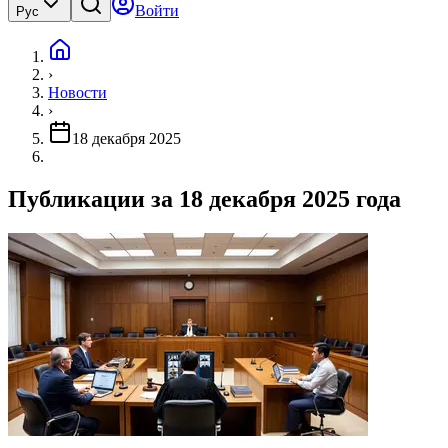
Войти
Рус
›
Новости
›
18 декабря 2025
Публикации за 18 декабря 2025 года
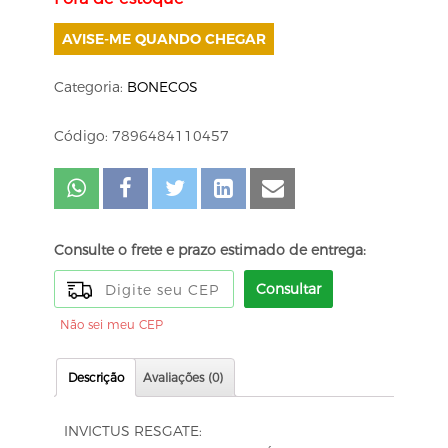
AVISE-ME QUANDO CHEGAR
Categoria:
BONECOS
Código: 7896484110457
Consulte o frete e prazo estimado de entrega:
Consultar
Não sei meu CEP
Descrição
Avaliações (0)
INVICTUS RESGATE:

= = = = =

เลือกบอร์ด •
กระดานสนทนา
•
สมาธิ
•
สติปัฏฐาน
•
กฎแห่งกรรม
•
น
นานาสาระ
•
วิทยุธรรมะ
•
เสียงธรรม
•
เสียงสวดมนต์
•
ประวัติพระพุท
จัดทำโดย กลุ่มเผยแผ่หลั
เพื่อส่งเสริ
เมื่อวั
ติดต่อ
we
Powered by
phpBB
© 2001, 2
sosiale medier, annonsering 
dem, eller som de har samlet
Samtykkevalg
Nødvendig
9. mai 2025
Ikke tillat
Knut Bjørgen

= = = = =

When the line with "dem, eller som de har samlet" is reached in the data above, begin copying, and stop after the line with "Knut Bjørgen"; copy each line exactly, both ends included.

dem, eller som de har samlet
Samtykkevalg
Nødvendig
9. mai 2025
Ikke tillat
Knut Bjørgen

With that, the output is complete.